We Need a Satanic Hermeneutic

My fourth book Reviving Old Scratch: Demons and the Devil for Doubters and the Disenchanted is out next week. While the book is for everyone, it's especially a book for progressive and liberal Christians who struggle with believing in the devil, demons, angels and spiritual warfare.

One of the arguments of the book is that, despite all our doubts about the existence of the devil, liberal and progressive Christians need to recover a vision of spiritual warfare. Because when you lose track of the Devil you tend to lose track of Jesus.

Recently, another example of this occurred to me, too late to be included among the examples I share in the book, so I'd like to share it here.

The observation is this: You need the Devil if you want to read the Bible well.

When liberal and progressive Christians read the Bible we talk a lot about reading the bible with a Christological hermeneutic. Basically, we read everything in the bible through the lens of Jesus, and if a particular reading of the text doesn't fit with Jesus we reject that reading as false.

This is well worn territory. But the point I'd like to make is that you can't have a Christological hermeneutic if you don't have a Devil. A Christological hermeneutic is necessarily a satanic hermeneutic.

Which puts liberal and progressive Christians in a bind given our doubts and skepticism about the existence of the Devil.

Again, you can't have a Christological hermeneutic if you don't have a Devil.

Let me explain this.

One of the biggest reasons progressive and liberal Christians adopt a Christological reading of the bible is the genocidal violence in the Old Testament. That violence is hugely problematic. Fortunately, that violence doesn't look a whole lot like the Jesus who preached "love your enemies." So it's often assumed--too quickly assumed--that a Christological reading of the Old Testament allows you to get around the violence of the Old Testament.

But the problem with many of these too-quick and too-easy Christological readings of the Old Testament is that they become Marcionite by introducing a huge moral wedge between the Old and New Testaments. The violence of the Old Testament, in light of a Christological reading, is judged as bad--wicked and evil, even. Which is theologically and hermeneutically problematic given how that violence is connected to God in the narratives.

What we need, to avoid Marcion-like readings of Scripture, is a way to see something good and holy in the violence of the Old Testament, something good and holy despite that violence being also wicked and evil.

That's a hard trick to pull off. And that trick is the Devil.

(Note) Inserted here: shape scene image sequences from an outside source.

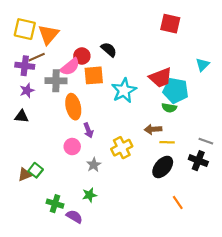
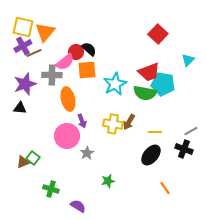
red square: (170, 24) -> (158, 34), moved, turned 30
black semicircle: (109, 50) -> (89, 49), moved
purple cross: (25, 66) -> (23, 46), moved, turned -36
purple star: (27, 90) -> (25, 84), size x1.6
green semicircle: (169, 108) -> (145, 93), moved, size x1.6
brown arrow: (153, 129) -> (129, 122), moved, turned -56
gray line: (206, 141) -> (191, 131), turned -48
pink circle: (72, 147) -> (67, 136), size x1.6
yellow cross: (122, 148) -> (113, 124), moved, turned 36
green star: (89, 195) -> (108, 181), moved
purple semicircle: (74, 217) -> (78, 206), moved

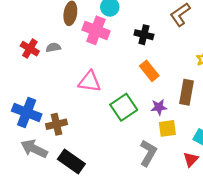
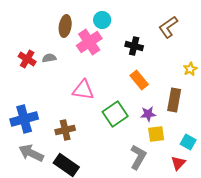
pink cross: (96, 30) -> (89, 42), turned 35
blue cross: (27, 112) -> (24, 119), turned -36
brown cross: (56, 124) -> (65, 130), moved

How did Jesus read the violence of the Old Testament? Jesus didn't read that violence as the zealots read it, as a call for holy war against the Romans. Jesus didn't read the violence of the Old Testament literally. Jesus shifted the battle to another plane. Jesus directed violence away from human enemies toward a spiritual antagonist, toward the True Enemy. The battle was against the Satan, not the Romans. That's the reading of the Old Testament--the satanic hermeneutic--that got Jesus to "love your enemies."

It's the same Christological reading of the Old Testament used by the church fathers as well. The moral problems thrown up by the violence in the Old Testament are not new. It perplexed the early Christians as well. See Marcion himself as an example here. So all the modern hand wringing about the violence in the Old Testament among progressive Christians isn't a new thing. The church has been thinking about this for a long time.

But the big difference here is that the church fathers believed in the Devil and modern progressive Christians, by and large, do not. The church fathers were able to stay in moral contact with the Old Testament because they read that violence as mistaken, yes, but also containing a spiritual, allegorical truth, that the Kingdom of God is in a battle with the spiritual forces of darkness.

To be sure, throughout church history those spiritual forces of darkness got tragically re-aligned, over and over again, with actual human beings, drawing the violence away from the spiritual realm back down again into the arena of flesh and blood. But we recognize all this as a failure of the Christological hermeneutic, as a clear violation of Jesus' call to love our enemies and turn the other cheek. The real battle, the Christological hermeneutic tells us, is never against flesh and blood, but against the persistent and insistent satanic temptations to kill each other. The battle against those satanic temptations is the battle Jesus called us to fight. That's what Jesus meant when he said "Get behind me, Satan!" to walk the road to the cross.

In short, a Christological reading of the bible requires the Devil. For both Jesus and the early church, a Christological hermeneutic was necessarily a satanic hermeneutic.

But doubting the devil as we do, this satanic hermeneutic is what a lot of progressive and liberal Christians lack. Which means that progressive and liberal Christians can't read the bible Christologically as they'd like to, as Jesus and the early church did.

It's like I said, lose track of the Devil and you lose track of Jesus.